California’s chief justice says fed agents are “stalking” local courthouses
March 16, 2017
• Protests in letter to U.S. Attorney General
• “Courthouses should not be used as bait”
Federal immigration agents appear to be stalking undocumented immigrants in California’s courthouses to make arrests -- and that should stop, says California Supreme Court Chief Justice Tani Cantil-Sakauye.
“As Chief Justice of California responsible for the safe and fair delivery of justice in our state, I am deeply concerned,” she writes in a letter to U.S. Attorney General Jefferson Beauregard Sessions III and Homeland Security Secretary John Kelly.
“Courthouses should not be used as bait in the necessary enforcement of our country’s immigration laws,” she writes.
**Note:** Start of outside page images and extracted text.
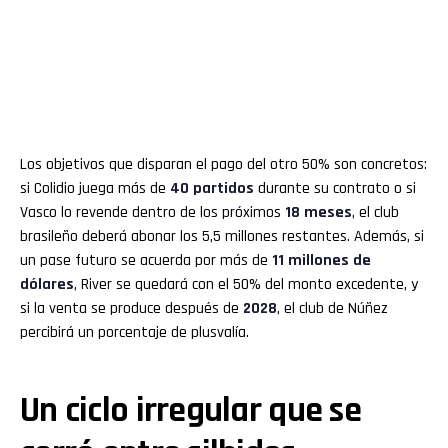
Los objetivos que disparan el pago del otro 50% son concretos:
si Colidio juega más de
40 partidos
durante su contrato o si
Vasco lo revende dentro de los próximos
18 meses
, el club
brasileño deberá abonar los 5,5 millones restantes. Además, si
un pase futuro se acuerda por más de
11 millones de
dólares
, River se quedará con el 50% del monto excedente, y
si la venta se produce después de
2028
, el club de Núñez
percibirá un porcentaje de plusvalía.
Un ciclo irregular que se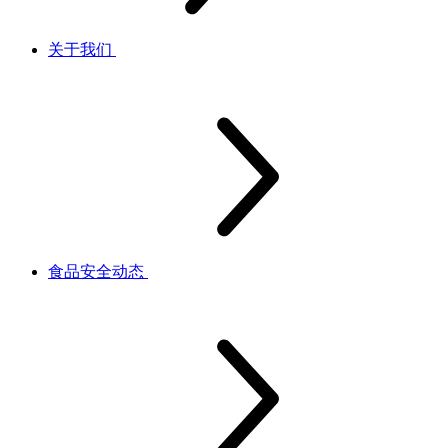
关于我们
食品安全动态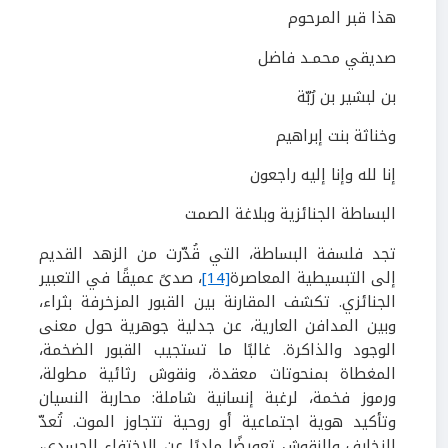
هذا قبر المرحوم
صديقي محمـد فاضل
بن لبشير بن رُبّة
وخناثة بنت إبراهيم
إنا لله وإنا إليه راجعون
البساطة الجنائزية وبلاغة الصمت
تجد فلسفة البساطة، التي قُدّرت من الزهد القديم
إلى التبسيطية المعاصرة
[14]
، صدىً عميقًا في التعبير
الجنائزي. تكشف المقارنة بين القبور المزخرفة بثراء،
وبين المدافن العارية، عن جدلية جوهرية حول معنى
الوجود والذاكرة. غالبًا ما تستجيب القبور الضخمة،
المغطاة بمنحوتات معقدة، ونقوش رثائية مطولة،
ورموز فخمة، لرغبة إنسانية شاملة: محاربة النسيان
وتأكيد هوية اجتماعية أو روحية تتجاوز الموت. تُعدّ
الزخارف والنقوش تعويضًا ماديًا عن الاختفاء الجسدي،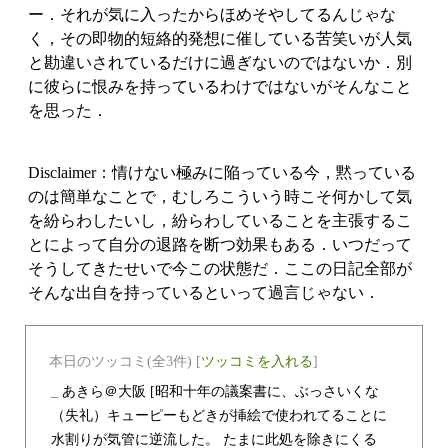
ー．それが気に入ったからほめそやしてるんじゃな
く，その即物的短絡的発想に催している苦笑いが人気
と勘違いされているだけに過ぎないのではないか．別
に彼らに恨みを持っているわけではないがそんなこと
を思った．
Disclaimer：情けない極みに陥っている今，黙っている
のは簡単なことで，むしろこういう時こそ何かして気
を紛らわしたいし，紛らわしていることを主張するこ
とによって自分の退路を断つ効果もある．いつだって
そうしてきたせいで今この状態だ．ここの日記全部が
そんな出自を持っているといって過言じゃない．
本日のツッコミ(全3件) [
ツッコミを入れる
]
_
あきら＠大阪
[昭和十年の議案書に、ぶっさいくな
（失礼）キューピーもどきが挿絵で使われてることに
水割りが気管に逆流した。 たまに此処を除きにくる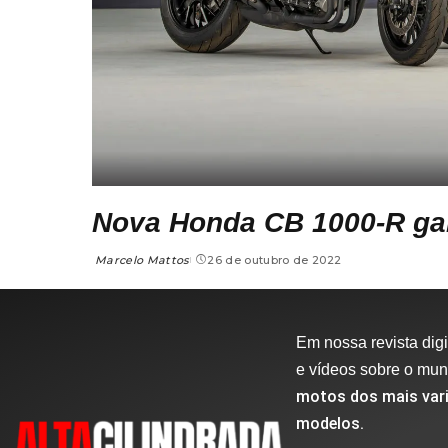
Nova Honda CB 1000-R ga
Marcelo Mattos
26 de outubro de 2022
Em nossa revista digit
e vídeos sobre o mu
motos dos mais vari
modelos.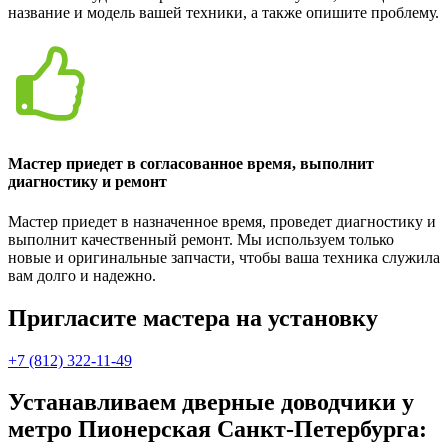
название и модель вашей техники, а также опишите проблему.
Мастер приедет в согласованное время, выполнит
диагностику и ремонт
Мастер приедет в назначенное время, проведет диагностику и
выполнит качественный ремонт. Мы используем только
новые и оригинальные запчасти, чтобы ваша техника служила
вам долго и надежно.
Пригласите мастера на установку
+7 (812) 322-11-49
Устанавливаем дверные доводчики у
метро Пионерская Санкт-Петербурга: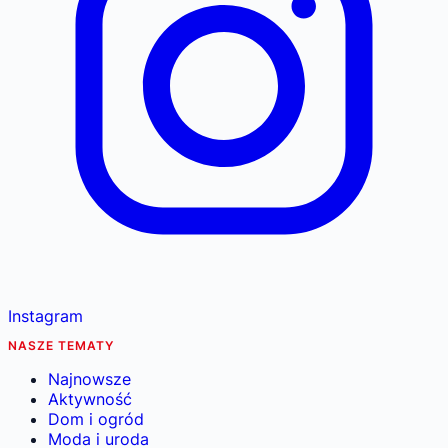
Instagram
NASZE TEMATY
Najnowsze
Aktywność
Dom i ogród
Moda i uroda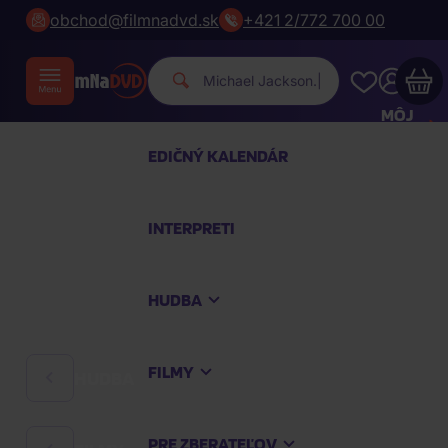
obchod@filmnadvd.sk
+421 2/772 700 00
|
MÔJ
ÚČET
EDIČNÝ KALENDÁR
Váš nákupný košík je prázdny
INTERPRETI
PREZRITE SI NAJOBĽÚBENEJŠIE PRODUKTY
HUDBA
Nakúpte ešte za
100,00 €
a dopravu máte
zdarma
FILMY
HUDBA
Pokračovať v nákupe
PRE ZBERATEĽOV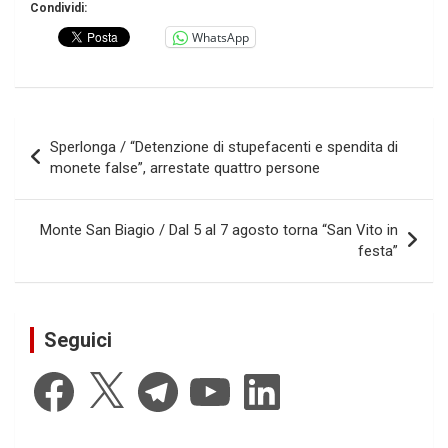
Condividi:
WhatsApp
Navigazione
Sperlonga / “Detenzione di stupefacenti e spendita di
articoli
monete false”, arrestate quattro persone
Monte San Biagio / Dal 5 al 7 agosto torna “San Vito in
festa”
Seguici
Facebook
X
Telegram
YouTube
LinkedIn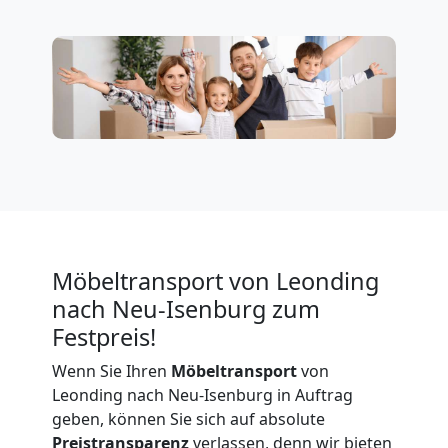
Leonding
Firmenumzug
Leonding
Büroumzug
Leonding
Möbeltransport von Leonding
nach Neu-Isenburg zum
Expressumzug
Festpreis!
Wenn Sie Ihren
Möbeltransport
von
Leonding
Leonding nach Neu-Isenburg in Auftrag
geben, können Sie sich auf absolute
Preistransparenz
verlassen, denn wir bieten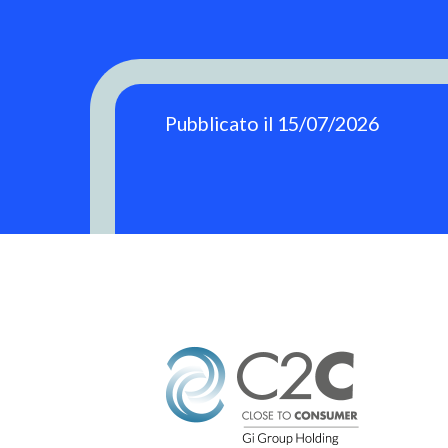
Pubblicato il 15/07/2026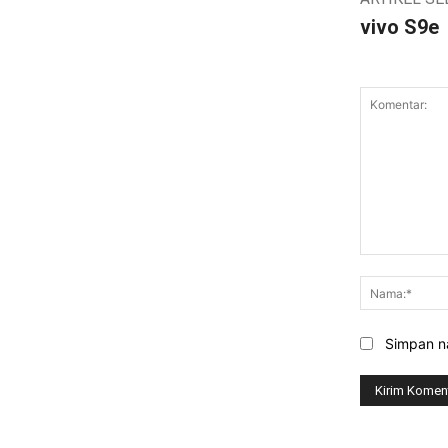
vivo S9e
Komentar:
Simpan na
“But enforcement policies that include stalking courthouses and arresting undocumented immigrants, the vast majority of whom pose no risk to public safety, are neither safe nor fair. They not only compromise our core value of fairness but they undermine the judiciary’s ability to provide equal access to justice. I respectfully request that you refrain from this sort of enforcement in California's courthouses,” says California’s top jurist.
While the letter does not provide details where the “stalking” might be happening, the Los Angeles Times has reported that there have been complaints from both judges and lawyers of immigration agents posted near courts in Southern California.